Roberts defended Strom Thurmond’s 1948 Dixiecrat run for the presidency, and claimed whites are being marginalized in their own country. Not surprisingly, he has belittled the Supreme Court’s Brown v. the Board of Education decision, which he states “strikes at the heart of democracy.” Indeed, he claims America was well on its way to desegregation without the decision, as proven by…federal documents of the Truman administration. Presumably the federalized National Guard troops stationed in Little Rock and Birmingham were part of Eisenhower and Kennedy’s police state designs.

Roberts also shows antipathy for the first Republican president. Roberts declares there is much evidence that Abraham Lincoln “invaded” the South “in order to hold on to the tariff revenues with which to subsidize Northern industry and build an American Empire.” Seemingly, for Roberts as so many others, our nation’s greatest president is a villain, just like the present one.

Bush and Lincoln; not bad company to share.
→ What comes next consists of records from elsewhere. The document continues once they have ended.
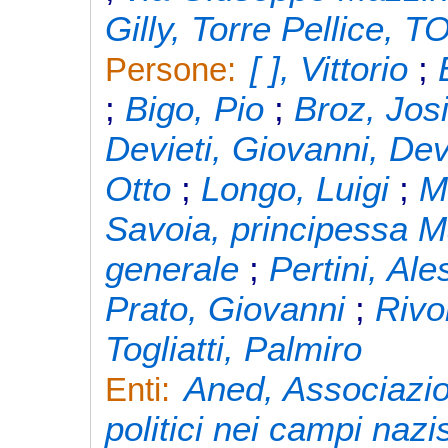
Gilly, Torre Pellice, T
[ ], Vittorio
;
Persone:
;
Bigo, Pio
;
Broz, Josi
Devieti, Giovanni, Dev
Otto
;
Longo, Luigi
;
M
Savoia, principessa M
generale
;
Pertini, Al
Prato, Giovanni
;
Rivo
Togliatti, Palmiro
Aned, Associazio
Enti:
politici nei campi nazis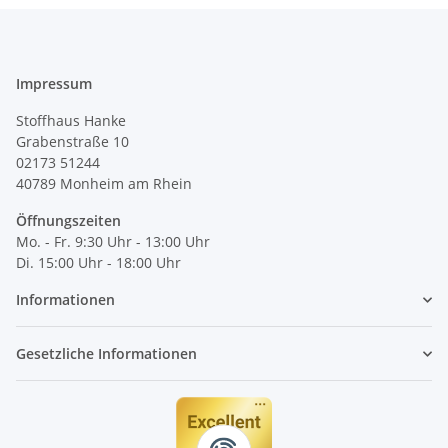
Impressum
Stoffhaus Hanke
Grabenstraße 10
02173 51244
40789
Monheim am Rhein
Öffnungszeiten
Mo. - Fr. 9:30 Uhr - 13:00 Uhr
Di. 15:00 Uhr - 18:00 Uhr
Informationen
Gesetzliche Informationen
Whatever his party leanings, one thing is clear: Roberts considers modern conservatives the enemy. Last month, he wrote, “Last week’s annual Conservative Political Action Conference signaled the transformation of American conservatism into brownshirtism.” Why? Because attendees jeered Bush administration critic Bob Barr. (Roberts would have made a better case by mentioning the Muslim fundamentalists and leftists who attended CPAC this year.) In fact, Roberts has denounced the conservative movement as brownshirted fascism for some time. Already by October 2004, he had likened conservatives to “brownshirts.” Last June, he referred to “Bush and his neocon brownshirts” before branding Bush a “war criminal.” Last February 15, he insisted the conservative media had “joined the New Brownshirts.” On May Day 2004, he wrote his former publication, National Review, was possessed of the “spirit” of “Hitler and Stalin.”

He has repudiated the conservative movement. It is past time for us to reciprocate.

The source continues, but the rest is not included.